Eine Wiener Firma, die unter anderem diskret Privatflieger an Oligarchen und Promis vermittelt, wurde offenbar zum Opfer von Hackern. Ein ganzes Konvolut an Reisepässen, Sicherheitslizenzen, Passagier- und Pilotendaten wurde im Darknet veröffentlicht. Brisant: Russische Oligarchen gehören zu den Kunden – und auch die Angreifer kommen wohl aus Russland.
Wer mit Privatjets durch die Lüfte gleitet, vertraut im Regelfall besonders auf den Faktor Diskretion. Oft sind es Prominente, die sich ganz einfach unkompliziert von A nach B bringen lassen wollen, in vielen Fällen handelt es sich auch um Geschäftsleute auf heikler Mission oder eine spezielle Fracht, die zugestellt werden soll. Ein Wiener Unternehmen hat sich daher seit 2007 auf den verschwiegenen Betrieb und die Vermietung von luxuriösen privaten Jets spezialisiert.
Auch Firtasch-Flieger war in der Flotte
Laut eigenen Angaben auf der Webseite betreibt die Firma Avcon Jet mittlerweile mehr als 100 Flugzeuge, beschäftigt mehr als 600 Mitarbeiter an elf Standorten weltweit. Diese sollen laut Webseite „die Besten auf ihrem Gebiet sein, um unsere hohen Anforderungen an Know-how, Sicherheit und Kundenservice zu erfüllen“. Der Öffentlichkeit bekannt wurde die Firma übrigens auch durch einen Jet, der letztendlich dem zum damaligen Zeitpunkt per US-Haftbefehl gesuchten ukrainischen Oligarchen Dmytro Firtasch zugeordnet werden konnte.

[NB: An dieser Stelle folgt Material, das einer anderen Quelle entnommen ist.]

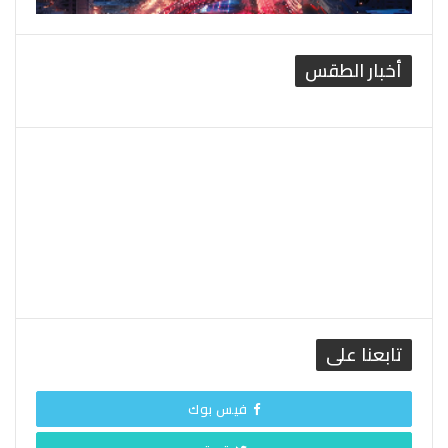
أخبار الطقس
القاهرة الطقس
تابعنا على
فيس بوك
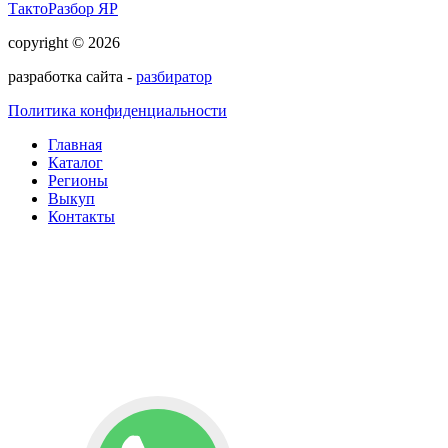
ТактоРазбор ЯР
copyright © 2026
разработка сайта -
разбиратор
Политика конфиденциальности
Главная
Каталог
Регионы
Выкуп
Контакты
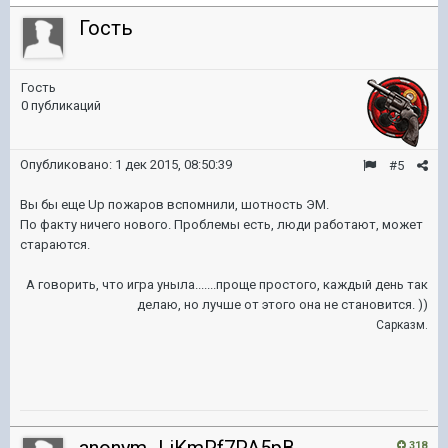
Гость
Гость
0 публикаций
Опубликовано:
1 дек 2015, 08:50:39
#5
Вы бы еще Up пожаров вспомнили, шотность ЭМ.
По факту ничего нового.
Проблемы есть, люди работают, может
стараются.
А говорить, что игра уныла.......проще простого, каждый день так
делаю, но лучше от этого она не становится. ))
Сарказм.
318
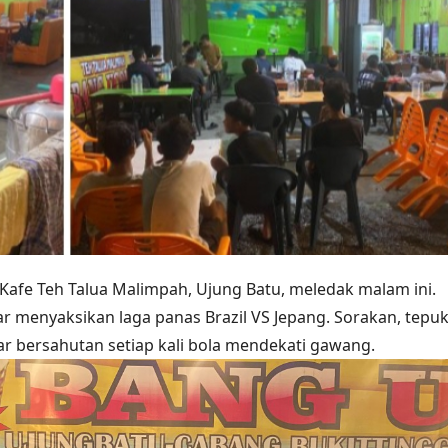
afe Teh Talua Malimpah, Ujung Batu, meledak malam ini.
ar menyaksikan laga panas Brazil VS Jepang. Sorakan, tepu
r bersahutan setiap kali bola mendekati gawang.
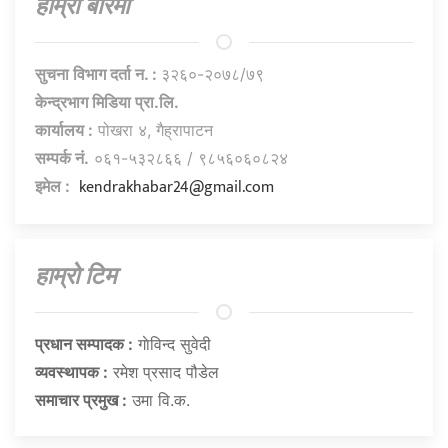
हाम्राे बारेमा
सुचना विभाग दर्ता न. :
३२६०-२०७८/७९
केन्द्रभाग मिडिया प्रा.लि.
कार्यालय :
पोखरा ४, गैह्रापाटन
सम्पर्क नं.
०६१-५३२८६६ / ९८५६०६०८२४
kendrakhabar24@gmail.com
इमेल :
हाम्राे टिम
प्रधान सम्पादक :
गाेविन्द सुवेदी
व्यवस्थापक :
रमेश प्रसाद पौडेल
समाचार प्रमुख :
उमा वि.क.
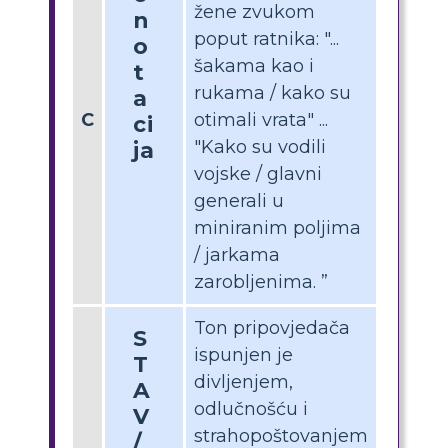
žene zvukom
n
poput ratnika: "...
o
šakama kao i
t
rukama / kako su
a
C
otimali vrata" ...
ci
"Kako su vodili
ja
vojske / glavni
generali u
miniranim poljima
/ jarkama
zarobljenima. ”
Ton pripovjedača
S
ispunjen je
T
divljenjem,
A
odlučnošću i
V
strahopoštovanjem
/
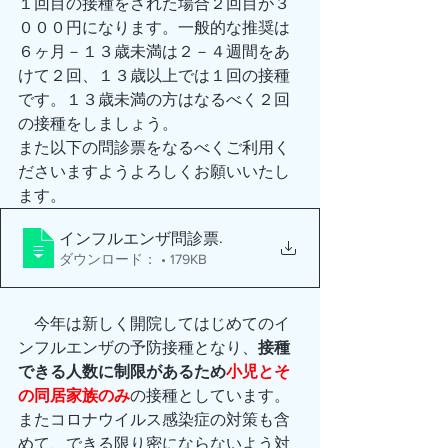
１回目の接種をされた場合２回目が３
０００円になります。一般的な推奨は
６ヶ月－１３歳未満は２－４週間をあ
けて２回、１３歳以上では１回の接種
です。１３歳未満の方はなるべく２回
の接種をしましょう。
また以下の問診票をなるべくご利用く
ださいますようよろしくお願いいたし
ます。
.
インフルエンザ問診票
ダウンロード： • 179KB
　今年は新しく開院してはじめてのイ
ンフルエンザの予防接種となり、
接種
できる人数に制限があるため
小児とそ
の同居家族のみ
の接種としています。
またコロナウイルス感染症の対策も含
めて、できる限り密にならないよう対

Kunden, Partner und Behörden erwarten klare Informationen darüber, was passiert ist und welche Daten betroffen sein könnten.

Cyberprofi Dr. Cornelius Granig rät zu Transparenz
Bild: krone.tv
Russen-Milliardäre nutzen Wiener Angebot
Nun erschüttert ein Hackerangriff aber möglicherweise das Vertrauen der illustren Kundenschar. Unter der befinden sich, wie berichtet, laut „Wall Street Journal“ auch eigentlich sanktionierte Russen-Milliardäre wie Arkadi Rotenberg oder Rostec-Chef Sergej Tschemesow. Konkret soll eine Tochterfirma der Avcon Jet hier als Zwischenstation bei der Überführung von Jets gedient haben. Ein von Tschemesow genutztes Flugzeug wurde laut Dokumenten etwa auf Bermuda registriert, von Avcon Jet verwaltet und später auf eine russische Gesellschaft umgeschrieben worden sein. Man halte sich strikt an alle Sanktionen, hieß es dazu von Avcon Jet.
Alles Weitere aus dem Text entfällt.